• Information shown
▼
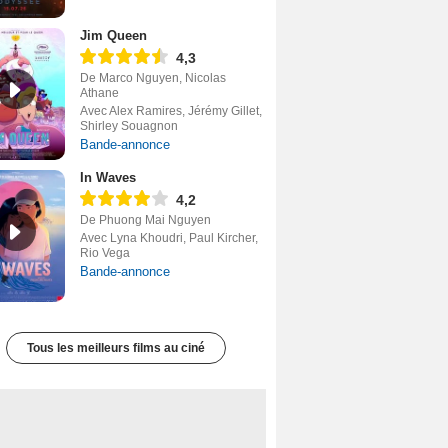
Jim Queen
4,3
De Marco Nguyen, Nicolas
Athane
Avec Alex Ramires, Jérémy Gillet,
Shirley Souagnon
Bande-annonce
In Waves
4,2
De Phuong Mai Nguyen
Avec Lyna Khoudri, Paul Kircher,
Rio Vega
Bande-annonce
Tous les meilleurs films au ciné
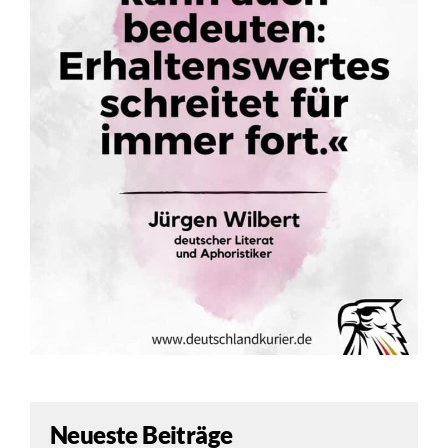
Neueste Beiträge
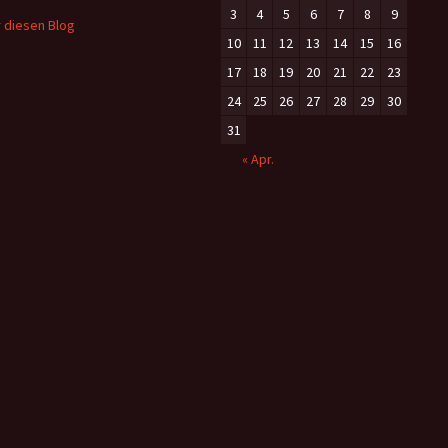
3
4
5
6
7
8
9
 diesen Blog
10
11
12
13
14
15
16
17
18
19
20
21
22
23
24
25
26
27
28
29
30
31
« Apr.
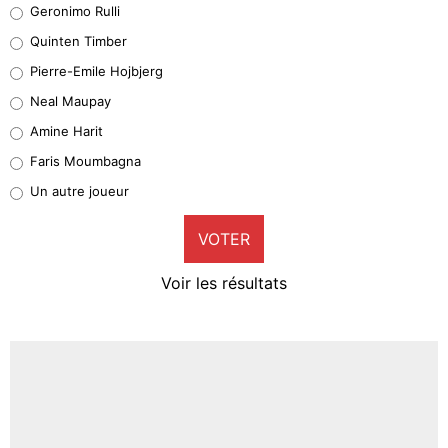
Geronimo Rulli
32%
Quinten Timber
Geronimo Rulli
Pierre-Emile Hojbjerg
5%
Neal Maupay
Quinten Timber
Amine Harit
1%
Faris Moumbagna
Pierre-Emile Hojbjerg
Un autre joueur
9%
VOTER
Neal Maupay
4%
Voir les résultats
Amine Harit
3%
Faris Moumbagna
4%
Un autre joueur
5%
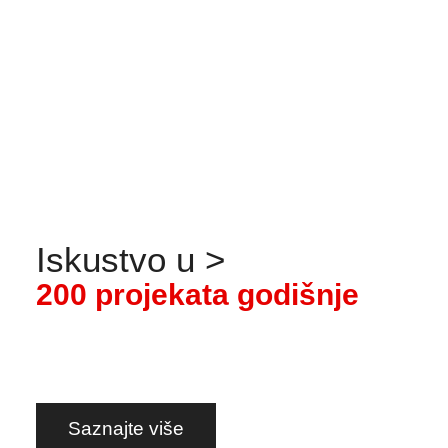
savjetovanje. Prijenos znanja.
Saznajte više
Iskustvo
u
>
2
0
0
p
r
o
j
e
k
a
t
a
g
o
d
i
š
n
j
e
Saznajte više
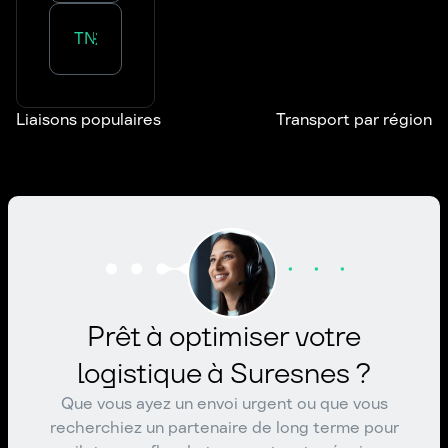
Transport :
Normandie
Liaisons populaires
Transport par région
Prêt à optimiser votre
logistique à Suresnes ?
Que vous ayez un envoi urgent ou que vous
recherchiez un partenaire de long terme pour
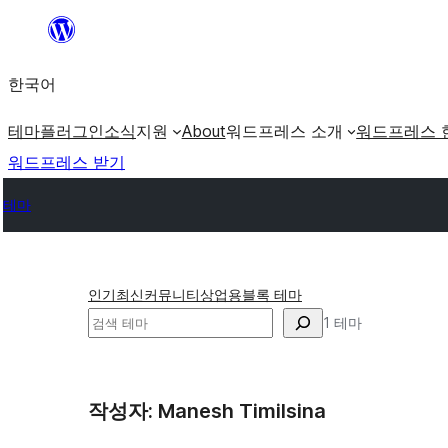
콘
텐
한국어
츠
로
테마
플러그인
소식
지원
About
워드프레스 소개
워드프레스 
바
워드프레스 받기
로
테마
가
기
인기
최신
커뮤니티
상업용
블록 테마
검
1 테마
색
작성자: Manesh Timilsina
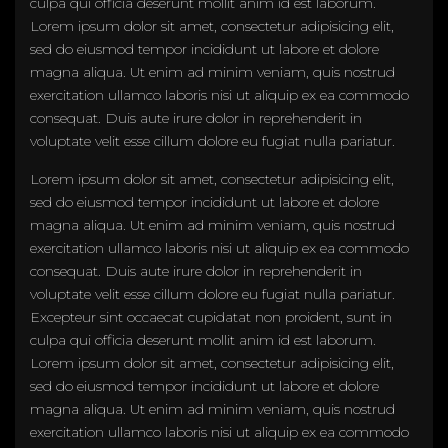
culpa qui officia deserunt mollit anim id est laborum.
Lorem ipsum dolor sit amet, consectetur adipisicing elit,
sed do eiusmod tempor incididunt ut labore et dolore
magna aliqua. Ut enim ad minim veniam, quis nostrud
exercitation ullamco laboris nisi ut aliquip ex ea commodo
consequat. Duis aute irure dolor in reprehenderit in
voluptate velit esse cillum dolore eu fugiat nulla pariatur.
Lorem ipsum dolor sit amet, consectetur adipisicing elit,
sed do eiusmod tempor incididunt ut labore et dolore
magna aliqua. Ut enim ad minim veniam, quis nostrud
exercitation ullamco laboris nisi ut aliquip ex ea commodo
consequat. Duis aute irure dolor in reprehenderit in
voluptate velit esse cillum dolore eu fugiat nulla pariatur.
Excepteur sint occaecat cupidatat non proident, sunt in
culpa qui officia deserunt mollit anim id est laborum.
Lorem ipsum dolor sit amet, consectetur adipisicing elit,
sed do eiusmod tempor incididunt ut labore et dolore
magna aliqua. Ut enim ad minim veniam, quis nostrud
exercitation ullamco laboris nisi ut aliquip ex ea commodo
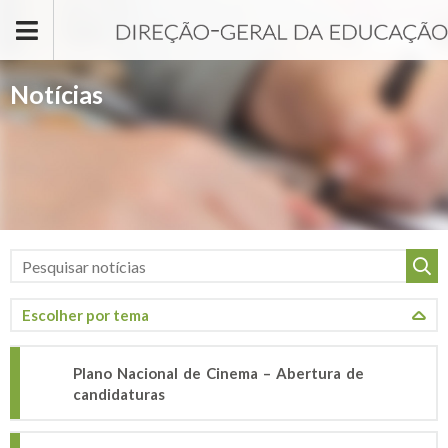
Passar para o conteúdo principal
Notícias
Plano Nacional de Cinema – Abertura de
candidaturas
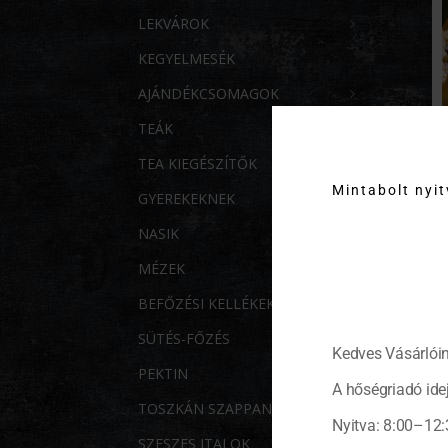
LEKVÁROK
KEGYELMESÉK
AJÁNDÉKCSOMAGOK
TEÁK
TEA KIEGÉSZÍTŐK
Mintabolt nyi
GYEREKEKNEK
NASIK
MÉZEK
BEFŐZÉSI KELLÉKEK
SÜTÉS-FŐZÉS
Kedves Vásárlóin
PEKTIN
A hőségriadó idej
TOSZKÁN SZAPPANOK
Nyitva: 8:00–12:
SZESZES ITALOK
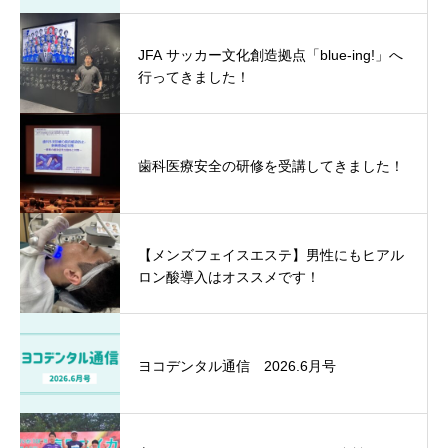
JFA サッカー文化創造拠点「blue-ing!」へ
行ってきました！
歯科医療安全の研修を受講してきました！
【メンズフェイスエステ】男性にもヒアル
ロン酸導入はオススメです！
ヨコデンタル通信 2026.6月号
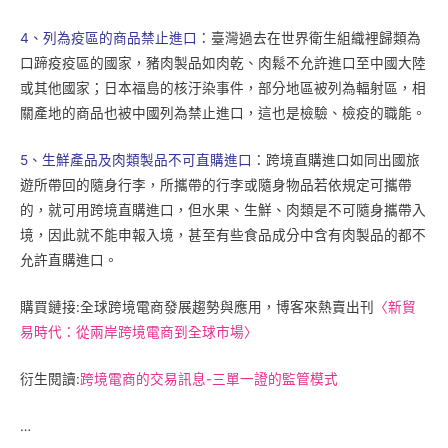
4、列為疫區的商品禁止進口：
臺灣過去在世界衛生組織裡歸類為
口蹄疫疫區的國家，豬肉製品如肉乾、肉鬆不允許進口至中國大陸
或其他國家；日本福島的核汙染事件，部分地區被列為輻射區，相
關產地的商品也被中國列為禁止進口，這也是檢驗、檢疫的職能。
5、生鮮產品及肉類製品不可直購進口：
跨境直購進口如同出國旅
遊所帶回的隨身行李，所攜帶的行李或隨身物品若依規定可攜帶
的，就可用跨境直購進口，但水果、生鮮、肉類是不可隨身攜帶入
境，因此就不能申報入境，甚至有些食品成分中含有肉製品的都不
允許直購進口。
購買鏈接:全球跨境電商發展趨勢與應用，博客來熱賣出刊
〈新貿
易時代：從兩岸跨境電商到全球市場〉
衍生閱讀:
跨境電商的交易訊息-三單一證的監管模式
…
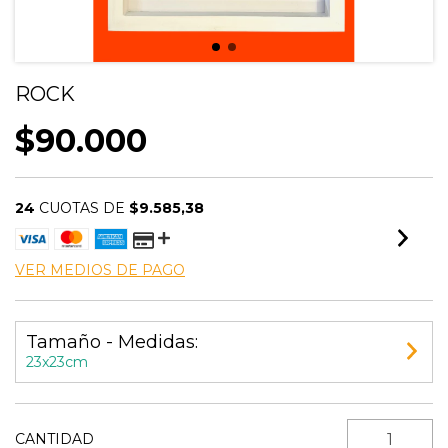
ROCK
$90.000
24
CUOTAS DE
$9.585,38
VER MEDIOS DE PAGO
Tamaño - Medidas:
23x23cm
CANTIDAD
▲
▼
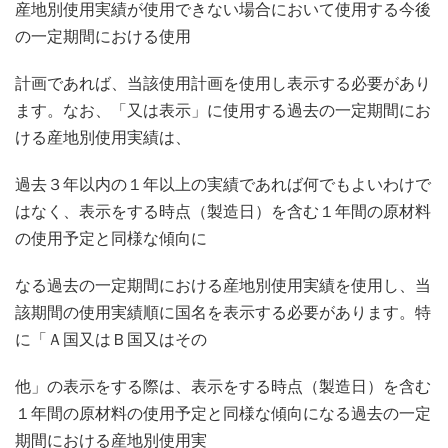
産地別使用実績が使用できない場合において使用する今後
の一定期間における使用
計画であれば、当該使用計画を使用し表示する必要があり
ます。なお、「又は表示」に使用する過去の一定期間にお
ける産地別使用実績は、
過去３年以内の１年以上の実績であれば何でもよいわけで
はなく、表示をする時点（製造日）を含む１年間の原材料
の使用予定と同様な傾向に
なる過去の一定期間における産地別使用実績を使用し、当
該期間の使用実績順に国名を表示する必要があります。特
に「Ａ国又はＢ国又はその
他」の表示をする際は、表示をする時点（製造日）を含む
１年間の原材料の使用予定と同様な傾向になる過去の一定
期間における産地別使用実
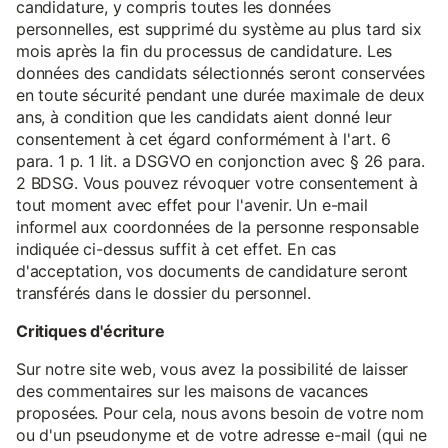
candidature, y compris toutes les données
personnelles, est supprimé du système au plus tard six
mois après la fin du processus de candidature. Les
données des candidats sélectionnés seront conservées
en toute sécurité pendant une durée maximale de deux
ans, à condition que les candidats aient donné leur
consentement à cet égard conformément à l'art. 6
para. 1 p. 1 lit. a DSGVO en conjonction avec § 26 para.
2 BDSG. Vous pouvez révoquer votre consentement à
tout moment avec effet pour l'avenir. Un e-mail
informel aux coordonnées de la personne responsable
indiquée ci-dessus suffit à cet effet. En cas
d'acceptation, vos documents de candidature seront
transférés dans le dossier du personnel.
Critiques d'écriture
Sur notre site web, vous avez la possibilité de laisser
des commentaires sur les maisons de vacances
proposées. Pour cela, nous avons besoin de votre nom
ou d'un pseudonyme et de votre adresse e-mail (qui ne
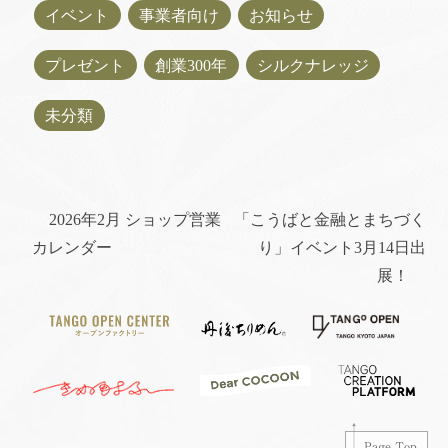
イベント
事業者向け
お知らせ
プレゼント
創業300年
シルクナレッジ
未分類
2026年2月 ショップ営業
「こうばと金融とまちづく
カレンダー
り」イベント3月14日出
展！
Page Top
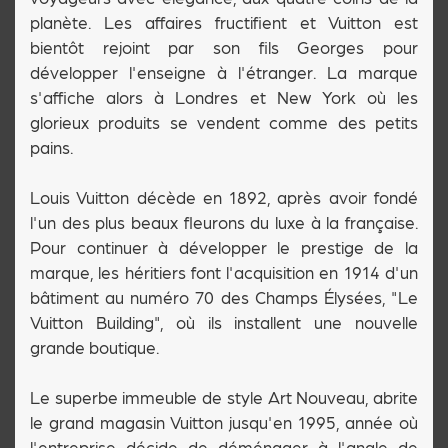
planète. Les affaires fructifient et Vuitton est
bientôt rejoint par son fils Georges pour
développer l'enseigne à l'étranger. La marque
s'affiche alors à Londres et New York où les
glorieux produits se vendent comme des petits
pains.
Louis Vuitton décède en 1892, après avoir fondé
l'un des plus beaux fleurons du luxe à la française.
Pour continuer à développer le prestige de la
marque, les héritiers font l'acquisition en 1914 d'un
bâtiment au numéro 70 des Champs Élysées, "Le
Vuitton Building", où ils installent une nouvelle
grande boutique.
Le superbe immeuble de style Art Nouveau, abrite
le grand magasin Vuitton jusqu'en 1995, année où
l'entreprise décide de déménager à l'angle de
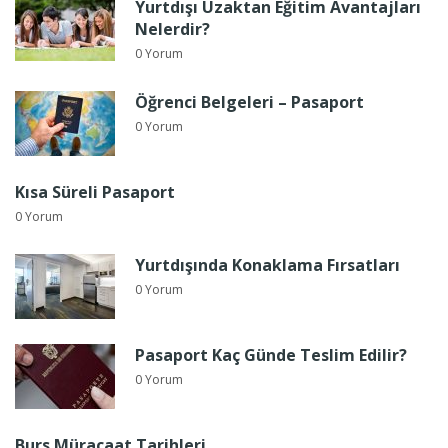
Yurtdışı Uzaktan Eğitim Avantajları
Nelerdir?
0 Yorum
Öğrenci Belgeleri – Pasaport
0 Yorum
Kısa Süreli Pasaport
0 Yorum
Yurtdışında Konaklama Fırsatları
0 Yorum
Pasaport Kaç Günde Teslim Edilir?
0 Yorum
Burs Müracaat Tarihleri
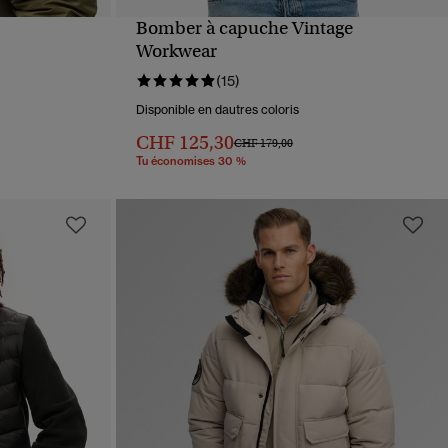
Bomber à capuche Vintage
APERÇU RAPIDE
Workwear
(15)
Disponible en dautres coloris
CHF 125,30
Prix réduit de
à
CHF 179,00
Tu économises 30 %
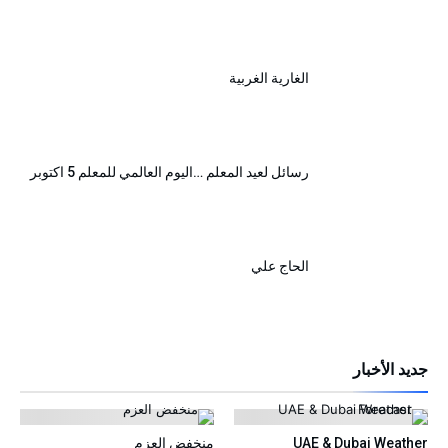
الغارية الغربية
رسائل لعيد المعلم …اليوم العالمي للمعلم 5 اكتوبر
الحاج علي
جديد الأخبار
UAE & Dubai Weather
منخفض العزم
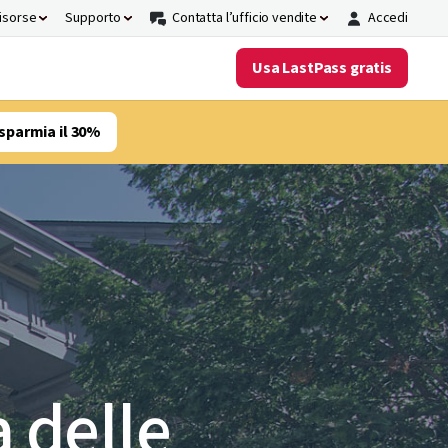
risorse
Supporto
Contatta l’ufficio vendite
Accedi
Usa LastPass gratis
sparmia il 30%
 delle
▲
• What is required
From the listing, copy every line where the string "表示をする時点" appears.

• Answer space
はなく、表示をする時点（製造日）を含む１年間の原材料
他」の表示をする際は、表示をする時点（製造日）を含む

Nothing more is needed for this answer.